● Goal of the exercise
Take the entries that follow and return exactly the lines from the one holding "Describe the element at coordinates (225, 2064)" through the one holding "This screenshot has width=779, height=2576.", both included. Nothing else is needed.

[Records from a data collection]
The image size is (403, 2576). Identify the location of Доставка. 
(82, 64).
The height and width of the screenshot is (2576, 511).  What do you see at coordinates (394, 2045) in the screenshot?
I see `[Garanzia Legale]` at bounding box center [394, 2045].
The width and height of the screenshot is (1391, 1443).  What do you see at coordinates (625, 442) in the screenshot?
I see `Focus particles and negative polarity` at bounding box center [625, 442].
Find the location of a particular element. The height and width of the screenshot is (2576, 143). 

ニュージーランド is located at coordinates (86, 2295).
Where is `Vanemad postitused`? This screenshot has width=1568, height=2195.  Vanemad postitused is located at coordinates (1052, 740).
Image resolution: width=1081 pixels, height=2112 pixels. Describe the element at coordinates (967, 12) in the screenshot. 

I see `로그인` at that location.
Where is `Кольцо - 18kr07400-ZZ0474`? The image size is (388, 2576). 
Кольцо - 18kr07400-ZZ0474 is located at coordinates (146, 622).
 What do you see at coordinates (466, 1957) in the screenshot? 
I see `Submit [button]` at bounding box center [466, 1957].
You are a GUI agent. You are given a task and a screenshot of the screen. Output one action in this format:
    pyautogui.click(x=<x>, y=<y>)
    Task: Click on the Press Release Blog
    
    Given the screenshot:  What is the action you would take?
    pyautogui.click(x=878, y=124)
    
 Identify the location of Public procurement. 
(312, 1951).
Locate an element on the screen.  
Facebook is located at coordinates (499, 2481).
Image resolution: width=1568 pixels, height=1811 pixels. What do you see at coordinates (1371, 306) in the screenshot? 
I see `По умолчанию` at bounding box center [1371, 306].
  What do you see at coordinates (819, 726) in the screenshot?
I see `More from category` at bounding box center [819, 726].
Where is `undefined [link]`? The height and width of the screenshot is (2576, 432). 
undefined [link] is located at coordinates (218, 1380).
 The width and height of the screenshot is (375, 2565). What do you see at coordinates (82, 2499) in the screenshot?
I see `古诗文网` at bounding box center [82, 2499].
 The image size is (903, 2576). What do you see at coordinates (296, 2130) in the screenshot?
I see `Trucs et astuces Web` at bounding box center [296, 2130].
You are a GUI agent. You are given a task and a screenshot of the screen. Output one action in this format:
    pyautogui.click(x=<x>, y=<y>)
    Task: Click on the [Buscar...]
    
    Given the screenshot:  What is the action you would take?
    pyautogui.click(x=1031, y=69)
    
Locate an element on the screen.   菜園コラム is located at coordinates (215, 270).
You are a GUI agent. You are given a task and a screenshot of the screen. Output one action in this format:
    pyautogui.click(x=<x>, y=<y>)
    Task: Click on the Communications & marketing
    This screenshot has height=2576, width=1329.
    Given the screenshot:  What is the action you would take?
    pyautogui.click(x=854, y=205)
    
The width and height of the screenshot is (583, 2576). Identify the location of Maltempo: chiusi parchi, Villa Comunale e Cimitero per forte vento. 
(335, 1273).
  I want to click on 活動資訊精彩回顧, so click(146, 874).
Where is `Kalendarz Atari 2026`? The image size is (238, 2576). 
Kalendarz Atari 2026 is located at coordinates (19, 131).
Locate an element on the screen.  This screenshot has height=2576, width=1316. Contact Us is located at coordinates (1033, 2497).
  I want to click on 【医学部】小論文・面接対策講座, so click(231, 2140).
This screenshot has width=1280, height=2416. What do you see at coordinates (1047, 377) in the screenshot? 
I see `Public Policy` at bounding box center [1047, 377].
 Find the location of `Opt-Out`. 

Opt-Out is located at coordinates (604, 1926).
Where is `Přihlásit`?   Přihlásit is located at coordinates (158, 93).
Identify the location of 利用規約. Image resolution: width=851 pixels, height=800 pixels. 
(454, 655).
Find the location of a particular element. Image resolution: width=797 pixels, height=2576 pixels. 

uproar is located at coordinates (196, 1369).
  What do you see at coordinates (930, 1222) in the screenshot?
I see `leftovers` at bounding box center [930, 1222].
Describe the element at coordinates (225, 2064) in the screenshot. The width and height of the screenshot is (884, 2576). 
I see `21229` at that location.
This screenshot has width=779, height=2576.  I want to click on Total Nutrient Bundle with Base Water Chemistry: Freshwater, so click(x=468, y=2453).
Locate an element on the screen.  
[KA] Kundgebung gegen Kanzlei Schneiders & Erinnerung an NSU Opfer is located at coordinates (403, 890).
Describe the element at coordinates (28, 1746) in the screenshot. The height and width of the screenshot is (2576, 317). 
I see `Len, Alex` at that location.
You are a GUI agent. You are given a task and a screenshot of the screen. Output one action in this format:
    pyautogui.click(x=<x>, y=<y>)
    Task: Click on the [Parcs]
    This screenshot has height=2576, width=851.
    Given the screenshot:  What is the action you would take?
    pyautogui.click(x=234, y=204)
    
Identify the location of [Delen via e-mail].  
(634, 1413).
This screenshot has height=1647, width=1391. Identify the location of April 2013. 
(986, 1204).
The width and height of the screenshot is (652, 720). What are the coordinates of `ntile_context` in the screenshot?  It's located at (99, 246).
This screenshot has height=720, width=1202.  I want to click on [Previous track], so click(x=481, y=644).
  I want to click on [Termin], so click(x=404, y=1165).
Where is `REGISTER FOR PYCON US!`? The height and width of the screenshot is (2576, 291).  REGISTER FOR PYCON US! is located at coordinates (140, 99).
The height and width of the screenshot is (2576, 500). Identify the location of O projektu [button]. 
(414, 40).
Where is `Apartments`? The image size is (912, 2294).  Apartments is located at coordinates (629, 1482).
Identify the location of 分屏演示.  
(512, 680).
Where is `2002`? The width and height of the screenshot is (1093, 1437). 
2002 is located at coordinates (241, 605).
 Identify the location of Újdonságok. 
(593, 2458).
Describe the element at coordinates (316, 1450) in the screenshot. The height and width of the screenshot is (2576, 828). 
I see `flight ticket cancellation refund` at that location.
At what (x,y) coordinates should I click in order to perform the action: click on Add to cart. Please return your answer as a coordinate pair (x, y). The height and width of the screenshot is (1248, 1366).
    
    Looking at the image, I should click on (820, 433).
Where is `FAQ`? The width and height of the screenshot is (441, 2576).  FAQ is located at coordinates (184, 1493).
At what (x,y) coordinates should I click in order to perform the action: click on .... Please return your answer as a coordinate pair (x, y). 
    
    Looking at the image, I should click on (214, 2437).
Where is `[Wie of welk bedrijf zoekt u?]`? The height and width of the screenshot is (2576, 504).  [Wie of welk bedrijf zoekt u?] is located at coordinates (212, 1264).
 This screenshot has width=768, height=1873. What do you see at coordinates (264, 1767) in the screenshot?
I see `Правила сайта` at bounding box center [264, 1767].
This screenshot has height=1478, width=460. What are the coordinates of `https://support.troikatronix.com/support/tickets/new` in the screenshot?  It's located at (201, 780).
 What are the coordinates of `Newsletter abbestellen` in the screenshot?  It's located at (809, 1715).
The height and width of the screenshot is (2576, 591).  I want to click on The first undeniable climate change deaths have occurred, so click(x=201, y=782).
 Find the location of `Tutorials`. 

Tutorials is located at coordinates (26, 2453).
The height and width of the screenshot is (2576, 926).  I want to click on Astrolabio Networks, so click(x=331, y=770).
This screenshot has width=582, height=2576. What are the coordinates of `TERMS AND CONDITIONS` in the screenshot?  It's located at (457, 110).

● Output for this exercise
Describe the element at coordinates (225, 2064) in the screenshot. The width and height of the screenshot is (884, 2576). 
I see `21229` at that location.
This screenshot has width=779, height=2576.  I want to click on Total Nutrient Bundle with Base Water Chemistry: Freshwater, so click(x=468, y=2453).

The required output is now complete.